MATERIAL TO PROCESS
· · ·

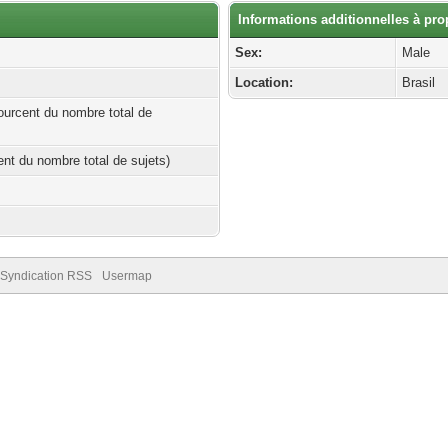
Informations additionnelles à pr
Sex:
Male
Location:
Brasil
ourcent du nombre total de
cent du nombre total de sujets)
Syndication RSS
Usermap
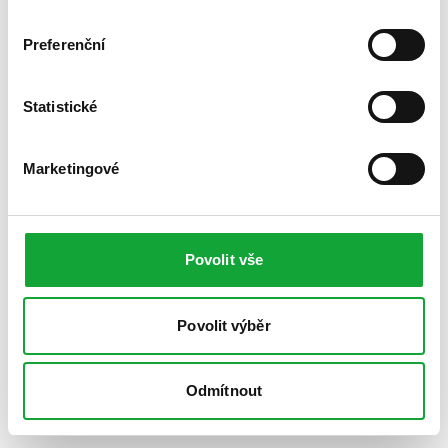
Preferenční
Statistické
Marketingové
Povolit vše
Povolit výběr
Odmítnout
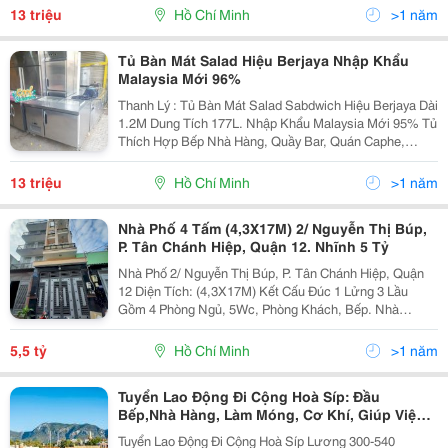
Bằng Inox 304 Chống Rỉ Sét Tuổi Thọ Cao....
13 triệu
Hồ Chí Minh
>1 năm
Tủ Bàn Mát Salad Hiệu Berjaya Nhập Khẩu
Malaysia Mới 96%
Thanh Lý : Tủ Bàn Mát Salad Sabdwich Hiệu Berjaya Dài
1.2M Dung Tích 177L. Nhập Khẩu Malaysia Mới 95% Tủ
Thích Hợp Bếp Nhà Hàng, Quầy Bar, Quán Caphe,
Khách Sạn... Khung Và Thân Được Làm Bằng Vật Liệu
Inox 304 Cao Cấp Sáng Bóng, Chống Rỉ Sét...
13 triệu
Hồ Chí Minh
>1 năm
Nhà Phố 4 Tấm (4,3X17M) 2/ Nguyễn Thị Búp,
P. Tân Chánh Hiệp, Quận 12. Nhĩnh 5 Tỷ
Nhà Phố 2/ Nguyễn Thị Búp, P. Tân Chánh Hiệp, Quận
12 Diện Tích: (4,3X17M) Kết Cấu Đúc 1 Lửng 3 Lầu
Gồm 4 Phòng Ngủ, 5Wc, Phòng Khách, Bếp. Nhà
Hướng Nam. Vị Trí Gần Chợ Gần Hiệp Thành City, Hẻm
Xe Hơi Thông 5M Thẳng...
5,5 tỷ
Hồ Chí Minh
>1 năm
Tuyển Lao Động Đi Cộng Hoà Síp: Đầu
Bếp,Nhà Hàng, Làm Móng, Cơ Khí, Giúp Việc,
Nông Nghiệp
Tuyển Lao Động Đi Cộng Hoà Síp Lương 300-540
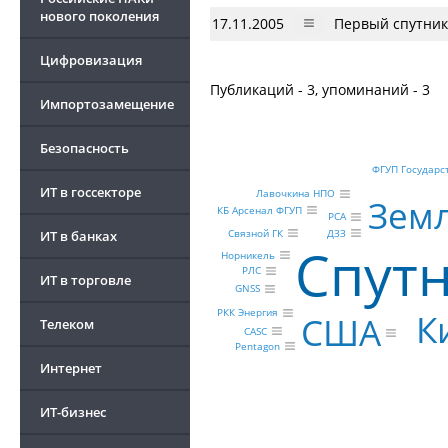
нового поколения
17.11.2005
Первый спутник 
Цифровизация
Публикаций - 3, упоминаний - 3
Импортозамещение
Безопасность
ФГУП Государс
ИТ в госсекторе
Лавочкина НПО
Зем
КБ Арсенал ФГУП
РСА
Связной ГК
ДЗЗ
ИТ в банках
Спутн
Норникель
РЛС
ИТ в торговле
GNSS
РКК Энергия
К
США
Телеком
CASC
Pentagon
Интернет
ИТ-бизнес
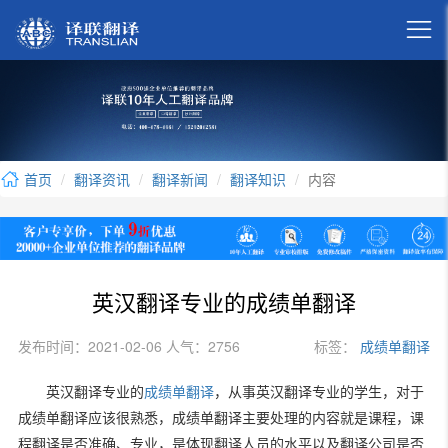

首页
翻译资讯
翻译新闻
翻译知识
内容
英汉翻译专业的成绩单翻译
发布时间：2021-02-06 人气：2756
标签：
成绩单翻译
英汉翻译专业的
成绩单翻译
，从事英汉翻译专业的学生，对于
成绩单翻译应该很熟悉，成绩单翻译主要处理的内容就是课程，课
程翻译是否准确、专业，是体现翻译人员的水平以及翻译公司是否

· · ·

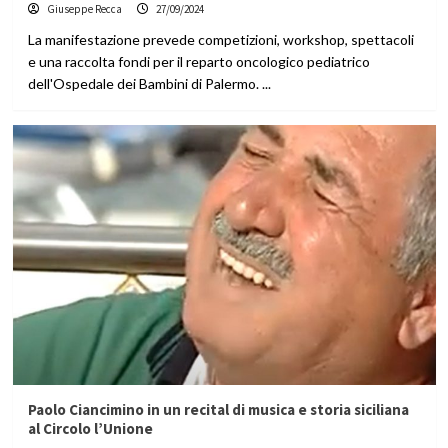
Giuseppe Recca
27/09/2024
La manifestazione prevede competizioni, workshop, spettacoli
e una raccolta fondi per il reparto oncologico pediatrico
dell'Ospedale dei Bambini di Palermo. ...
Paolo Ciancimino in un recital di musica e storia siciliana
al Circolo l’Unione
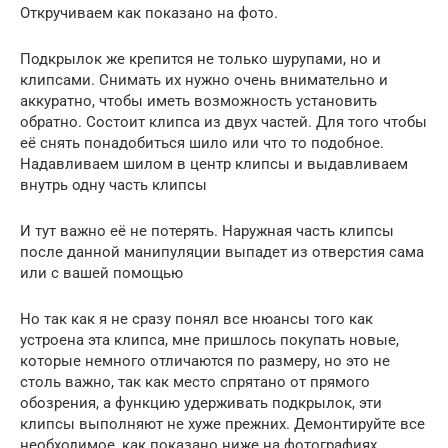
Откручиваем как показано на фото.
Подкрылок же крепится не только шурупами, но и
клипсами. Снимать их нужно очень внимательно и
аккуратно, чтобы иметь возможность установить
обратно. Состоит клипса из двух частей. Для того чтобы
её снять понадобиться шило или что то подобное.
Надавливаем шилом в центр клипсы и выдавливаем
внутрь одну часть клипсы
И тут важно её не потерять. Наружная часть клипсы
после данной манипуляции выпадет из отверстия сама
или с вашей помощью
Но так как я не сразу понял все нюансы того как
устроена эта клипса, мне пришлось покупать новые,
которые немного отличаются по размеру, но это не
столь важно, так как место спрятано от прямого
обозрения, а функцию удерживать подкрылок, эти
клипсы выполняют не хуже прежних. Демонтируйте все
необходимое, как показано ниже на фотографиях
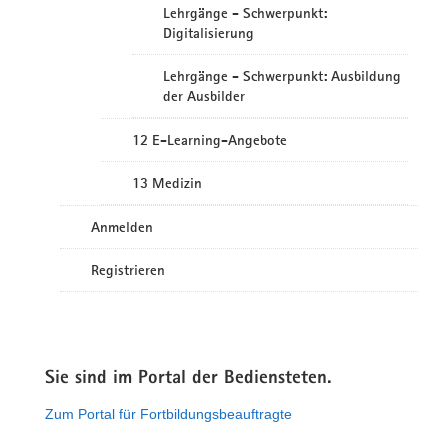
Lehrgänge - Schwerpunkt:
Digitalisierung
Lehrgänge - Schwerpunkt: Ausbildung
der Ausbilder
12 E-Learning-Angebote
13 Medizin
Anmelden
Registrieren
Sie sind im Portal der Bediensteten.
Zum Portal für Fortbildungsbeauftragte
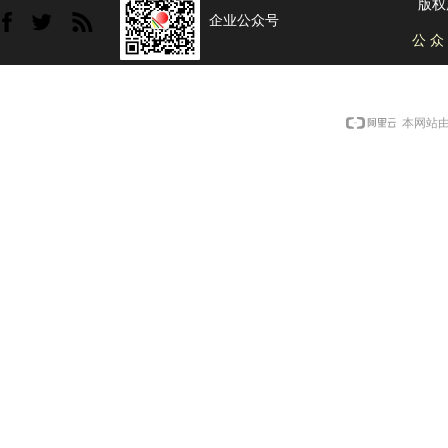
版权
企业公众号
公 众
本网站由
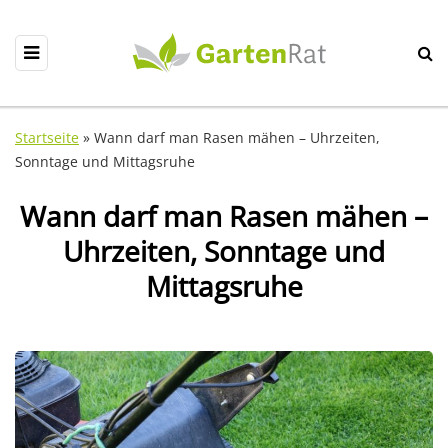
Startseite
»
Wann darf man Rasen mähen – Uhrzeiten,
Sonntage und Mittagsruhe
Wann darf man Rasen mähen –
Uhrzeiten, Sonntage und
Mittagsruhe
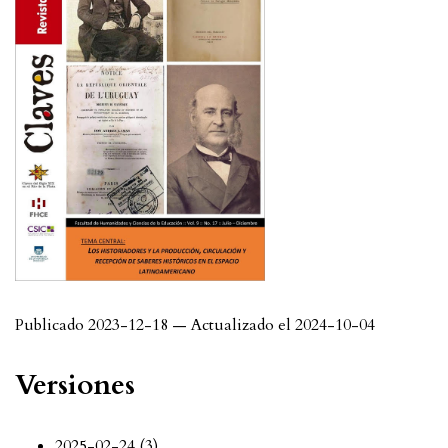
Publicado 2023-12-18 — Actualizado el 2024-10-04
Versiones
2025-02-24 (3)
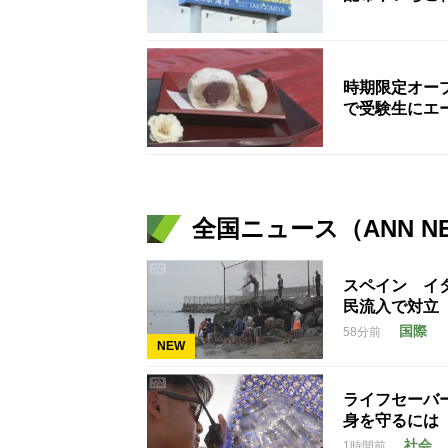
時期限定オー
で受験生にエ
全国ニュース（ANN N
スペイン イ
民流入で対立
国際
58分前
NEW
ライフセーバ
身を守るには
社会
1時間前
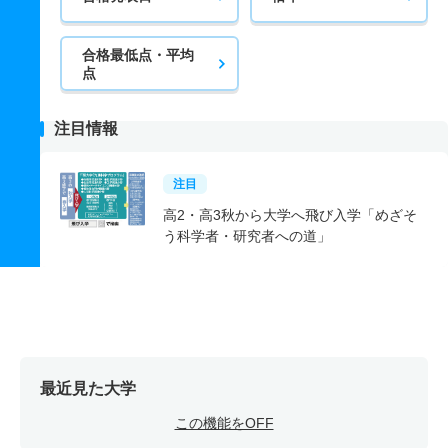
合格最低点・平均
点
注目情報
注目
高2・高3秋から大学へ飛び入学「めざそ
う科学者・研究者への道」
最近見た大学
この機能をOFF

· · ·

EXERCISE PROMPT
Everything above from the line with "Лавочкина НПО" through the line with "程翻译是否准确、专业，是体现翻译人员的水平以及翻译公司是否" should be retyped exactly, and nothing else; omit pictures.

ANSWER TO THIS PROBLEM
Лавочкина НПО
Зем
КБ Арсенал ФГУП
РСА
Связной ГК
ДЗЗ
ИТ в банках
Спутн
Норникель
РЛС
ИТ в торговле
GNSS
РКК Энергия
К
США
Телеком
CASC
Pentagon
Интернет
ИТ-бизнес

首页
翻译资讯
翻译新闻
翻译知识
内容
英汉翻译专业的成绩单翻译
发布时间：2021-02-06 人气：2756
标签：
成绩单翻译
英汉翻译专业的
成绩单翻译
，从事英汉翻译专业的学生，对于
成绩单翻译应该很熟悉，成绩单翻译主要处理的内容就是课程，课
程翻译是否准确、专业，是体现翻译人员的水平以及翻译公司是否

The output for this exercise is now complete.